» Task to complete
Find the line that contains "Agregar en Google". Restate it and each following line exactly, through the end of the records.

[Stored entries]
----

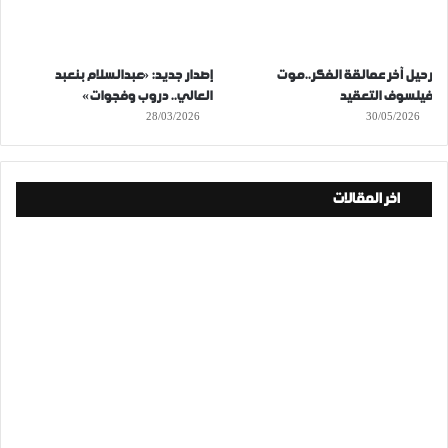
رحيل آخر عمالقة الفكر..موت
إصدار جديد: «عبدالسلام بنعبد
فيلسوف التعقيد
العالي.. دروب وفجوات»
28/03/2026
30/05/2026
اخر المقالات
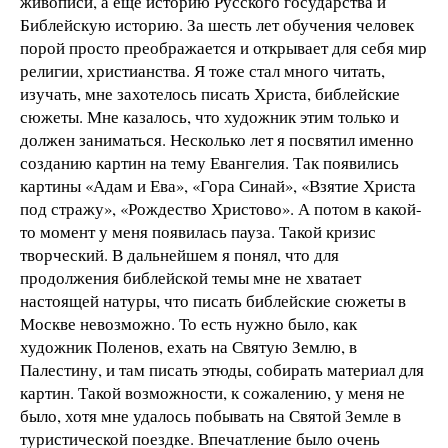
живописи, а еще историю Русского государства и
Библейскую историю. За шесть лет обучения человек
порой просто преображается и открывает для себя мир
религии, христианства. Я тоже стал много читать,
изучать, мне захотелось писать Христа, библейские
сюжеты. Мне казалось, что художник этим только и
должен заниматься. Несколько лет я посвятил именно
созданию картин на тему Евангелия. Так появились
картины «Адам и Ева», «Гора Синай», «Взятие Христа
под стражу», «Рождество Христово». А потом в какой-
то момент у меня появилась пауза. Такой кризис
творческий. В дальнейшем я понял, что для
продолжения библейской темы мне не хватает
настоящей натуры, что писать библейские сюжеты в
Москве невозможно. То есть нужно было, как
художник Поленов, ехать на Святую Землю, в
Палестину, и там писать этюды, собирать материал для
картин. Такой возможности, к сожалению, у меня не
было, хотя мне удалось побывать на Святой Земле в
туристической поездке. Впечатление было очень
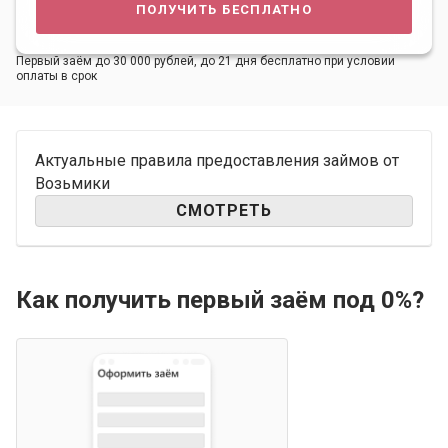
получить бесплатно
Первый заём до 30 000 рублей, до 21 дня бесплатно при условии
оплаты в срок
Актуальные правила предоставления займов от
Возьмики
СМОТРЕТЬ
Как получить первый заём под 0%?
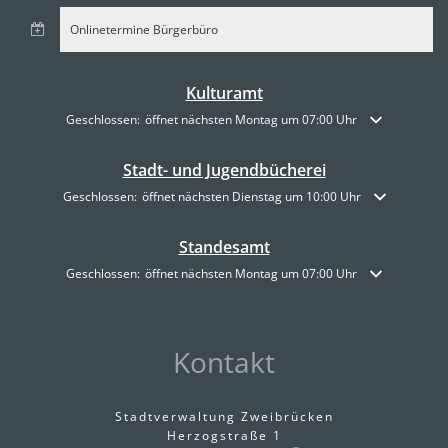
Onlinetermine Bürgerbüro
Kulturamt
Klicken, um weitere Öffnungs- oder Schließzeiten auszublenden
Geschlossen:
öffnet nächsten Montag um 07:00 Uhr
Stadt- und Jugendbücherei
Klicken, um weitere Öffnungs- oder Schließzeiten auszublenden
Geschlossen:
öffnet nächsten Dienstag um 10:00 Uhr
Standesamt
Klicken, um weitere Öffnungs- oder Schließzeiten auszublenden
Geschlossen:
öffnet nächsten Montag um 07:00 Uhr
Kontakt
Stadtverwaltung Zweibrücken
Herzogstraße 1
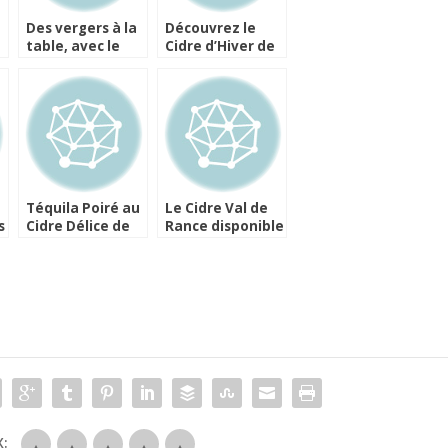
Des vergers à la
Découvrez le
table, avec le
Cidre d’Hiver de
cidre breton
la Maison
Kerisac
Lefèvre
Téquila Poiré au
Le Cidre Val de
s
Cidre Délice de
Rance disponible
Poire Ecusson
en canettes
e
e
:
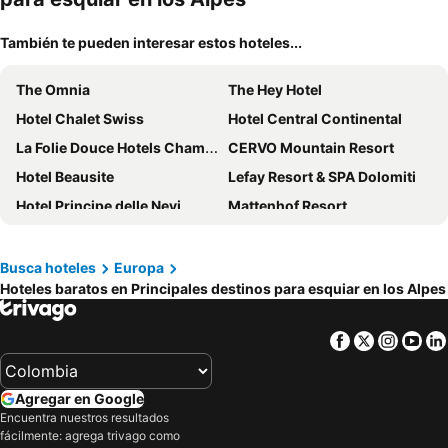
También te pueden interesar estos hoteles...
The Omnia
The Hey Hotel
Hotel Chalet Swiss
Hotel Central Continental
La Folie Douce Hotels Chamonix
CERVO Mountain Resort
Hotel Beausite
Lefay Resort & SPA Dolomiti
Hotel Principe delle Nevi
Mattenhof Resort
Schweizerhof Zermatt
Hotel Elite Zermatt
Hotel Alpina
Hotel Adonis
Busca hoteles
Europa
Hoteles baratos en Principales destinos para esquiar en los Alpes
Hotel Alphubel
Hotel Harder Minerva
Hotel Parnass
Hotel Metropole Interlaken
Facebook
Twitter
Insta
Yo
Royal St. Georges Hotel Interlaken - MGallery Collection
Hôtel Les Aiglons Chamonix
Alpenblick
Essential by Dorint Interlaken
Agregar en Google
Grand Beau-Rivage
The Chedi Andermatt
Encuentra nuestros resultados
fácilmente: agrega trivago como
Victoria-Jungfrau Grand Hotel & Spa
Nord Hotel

----

» Task response
Agregar en Google
Grand Beau-Rivage
The Chedi Andermatt
Encuentra nuestros resultados
fácilmente: agrega trivago como
Victoria-Jungfrau Grand Hotel & Spa
Nord Hotel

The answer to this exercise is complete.